What is required —
Leave out the pictures and reproduce all of the data exactly.

Recorded data —
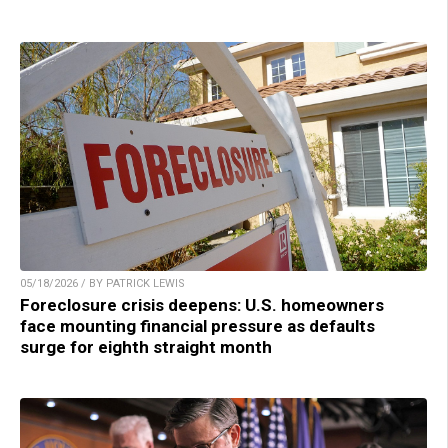
05/18/2026 / BY PATRICK LEWIS
Foreclosure crisis deepens: U.S. homeowners
face mounting financial pressure as defaults
surge for eighth straight month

Result for this exercise —
05/18/2026 / BY PATRICK LEWIS
Foreclosure crisis deepens: U.S. homeowners
face mounting financial pressure as defaults
surge for eighth straight month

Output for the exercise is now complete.